--spoiler--
Takvimlerin 1995 yılının 21 eylül'ünü gösterdiği gün, devletin kolluk güçlerinin, jandarmanın ve gardiyanların birlikteliğinde gelişen, haklarını arayan ve haksızlıklar karşısında haklı bir tepki ortaya koyan tutsaklara yönelik silahla, copla, kalaslarla gerçekleştirilen
--spoiler--
haksızlıklar karşısında haklı bir tepki ortaya koyan (!), sayım vermeyen tutukluların bu hareketinin nedeni koğuşlarındaki diğer teroristlerin başka cezaevlerine nakil edilmesi olmasın?
sanki bir spartacus den, bir cem sultandan bahseder gibi tutsak edilenler denmiyormu şairene şekilde?
ağlamamak için zor tutuyor insan kendini.
duyanda suçsuz yere içeri atılmış insanlar sanıcak...
yazık be, allahın teröristi ne zamandır tutsak oldu?

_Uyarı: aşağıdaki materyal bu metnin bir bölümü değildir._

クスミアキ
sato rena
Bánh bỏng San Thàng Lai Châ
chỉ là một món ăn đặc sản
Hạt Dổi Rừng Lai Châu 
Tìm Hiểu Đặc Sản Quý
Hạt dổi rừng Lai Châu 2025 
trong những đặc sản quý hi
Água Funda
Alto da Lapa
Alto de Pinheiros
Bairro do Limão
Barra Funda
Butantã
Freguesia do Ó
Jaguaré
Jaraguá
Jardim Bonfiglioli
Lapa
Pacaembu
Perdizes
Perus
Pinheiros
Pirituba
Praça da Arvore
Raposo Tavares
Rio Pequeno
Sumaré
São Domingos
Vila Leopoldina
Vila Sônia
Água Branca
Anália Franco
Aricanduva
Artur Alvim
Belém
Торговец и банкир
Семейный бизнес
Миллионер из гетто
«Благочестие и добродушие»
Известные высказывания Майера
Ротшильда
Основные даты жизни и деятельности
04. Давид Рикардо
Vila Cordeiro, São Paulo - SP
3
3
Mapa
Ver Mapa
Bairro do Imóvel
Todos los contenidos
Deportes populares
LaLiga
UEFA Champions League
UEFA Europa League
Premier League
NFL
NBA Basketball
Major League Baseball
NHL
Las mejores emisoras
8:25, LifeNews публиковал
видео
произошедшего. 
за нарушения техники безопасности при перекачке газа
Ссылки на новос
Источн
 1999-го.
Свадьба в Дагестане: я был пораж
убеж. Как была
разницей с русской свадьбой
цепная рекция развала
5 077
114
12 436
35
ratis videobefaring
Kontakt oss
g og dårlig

orada yaşaması bile lütufdur.
ayrıca cezaevleri otel değildir.
istediğin adam yanında kalıcak, istediğin hareketi yapıcaksın, devlete hapishanede de isyan ediceksin;
o yetmedi 21 jandarma ve rehin alınan 2 si agır yaralanan 10 gardiyanı aciklamaya dahi gerek duymayacaksın sonrada katliam diyeceksin. (olen sayısıda 3 tur). bsg cay koy mapushane işi olsun.
devlet tarafınca Buca Hapishanesi'ne yapılan operasyonda 3 siyasi tutsağın yaşamını yitirdiği, onlarcasının ise yaralanması ile sonuçlanan katliamıdır.
katliamda yaşamını yitirenler:
Yusuf Bağ, Kayseri Pınarbaşı 1970 doğumluydu. Çerkez milliyetindendi. izmir'in ilk DEV-GENÇ'lilerindendi.
Turan Kılıç, 1958 doğumlu, iki çocuk babası bir emekçiydi. izmir Kınık ilçesi Taştepe köylülerinin önderiydi.
Uğur Sarıaslan, 1971 Kayseri doğumluydu. DEV-GENÇ'liydi.
Eli kanlı sosyalist örgütlerin öldürdükleri insanların yanında solda sıfır kalacak olaydır.
Duyanda ölenler sosyalist değildi zannedecek.
Şahsen stalin, lenin gibi katilleri benimseyen insanların ölümüne -ne kadar vahşi olursa olsun- üzülmüyorum.